Koo co-founder’s PicSee aims to make photo sharing mutual, automatic
The app from Billion Hearts Software Technologies, led by Mayank Bidawatka, who co-founded Koo, uses on-device artificial intelligence and face matching so that people receive pictures others have taken of them only after they share pictures of those others.
Mayank Bidawatka, who co-founded Koo, has officially launched a new app, PicSee, which seeks to change how people exchange photos by making sharing reciprocal and largely automatic.
The app from Billion Hearts Software Technologies, led by Bidawatka, uses on-device artificial intelligence (AI) and face matching so that people receive pictures others have taken of them only after they share pictures of those others.
The product’s soft launch was in July, and it is now available on iOS and Android.
PicSee’s so-called “give to get” flow scans a user’s gallery to find images that include other people, sends personalised invites to those contacts, and requires a one-time mutual approval. Once both parties accept, the app continues to exchange photos between them without repeated manual effort.
According to Bidawatka, this approach tackles a simple but widespread problem of people taking vast numbers of photos that never get shared.
“PicSee fixes this with its patent-pending mutual sharing flow — you get your unseen pics from friends, and for them to get theirs, they share yours,” he said, adding that the system relies on privacy-safe AI and on-device encryption to keep exchanges secure.
The company said the approach solves a familiar annoyance where hundreds or thousands of images of someone remain trapped on friends’ phones.

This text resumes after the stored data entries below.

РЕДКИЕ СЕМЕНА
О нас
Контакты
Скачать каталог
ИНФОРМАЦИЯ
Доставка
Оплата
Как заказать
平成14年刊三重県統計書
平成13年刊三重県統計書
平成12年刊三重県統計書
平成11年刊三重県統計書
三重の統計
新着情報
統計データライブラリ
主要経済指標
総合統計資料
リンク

According to the company, images remain on users’ devices, transfers use end-to-end encryption, screenshots are blocked inside the app, and recipients get a 24-hour review window with a recall option for shared photos.
These design choices reduce some of the risks associated with cloud-first sharing because servers do not become long-term repositories of user images. The app’s public materials and store listings repeat these claims.

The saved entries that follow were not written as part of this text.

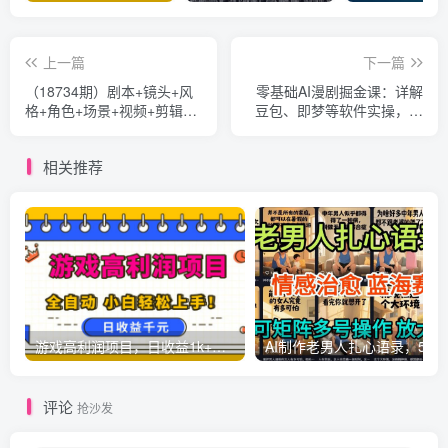
上一篇
下一篇
（18734期）剧本+镜头+风
零基础AI漫剧掘金课：详解
格+角色+场景+视频+剪辑，
豆包、即梦等软件实操，依
一套课强化AI漫剧核心能力
托文生图视频完成原创漫剧
制作
相关推荐
游戏高利润项目，日收益1k+，全自动，无需值守，解放双手，小白轻松上手【揭秘】
AI制作老男人扎心语录，5分钟一条，操
评论
抢沙发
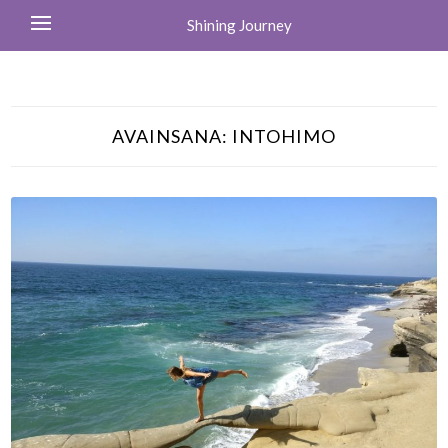
Shining Journey
AVAINSANA:
INTOHIMO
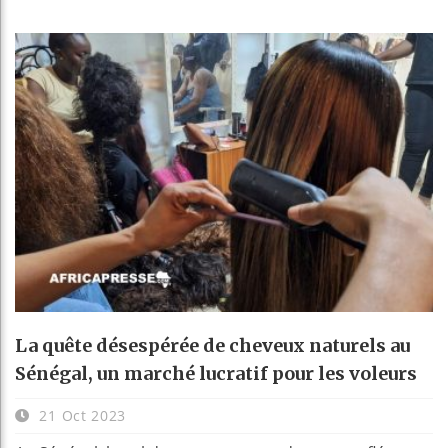
La quête désespérée de cheveux naturels au
Sénégal, un marché lucratif pour les voleurs
21 Oct 2023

Despite these safeguards, there are specific privacy questions that come with automated face scanning and the use of biometric templates. Facial recognition and the data derived from it are treated as sensitive in many legal frameworks.
India’s Digital Personal Data Protection Act 2023 tightens the rules around consent and purpose limitation for personal data processing, and guidance on biometric data emphasises that organisations must be explicit about why they need such processing and how long they will retain any derived data.
On-device processing and encryption are positive signals, but they do not remove the need for clear, informed consent and careful operational practices if biometric processing is occurring.
For users, there are already well-known ways to share pictures. WhatsApp remains a main channel for most private photo exchanges because of its ubiquity and group features. It provides end-to-end encryption for messages and media and now offers an option for end-to-end encrypted cloud backups, but backups and metadata handling remain important caveats for privacy-conscious users.
Google Photos is popular for camera roll backup and for face grouping and sharing features, though much of its intelligence depends on cloud processing and account-level storage. Also, Signal offers a more privacy-centric route with default end-to-end encryption and minimal metadata collection, but its network size in India is smaller.
In late 2024, Billion Hearts secured a $4 million seed round from Blume Ventures, General Catalyst, Athera Venture Partners, and several angel investors behind startups such as redBus, Flipkart, Myntra, Ola, and InMobi. PicSee is the company’s first product, developed by a compact team of just 11 members.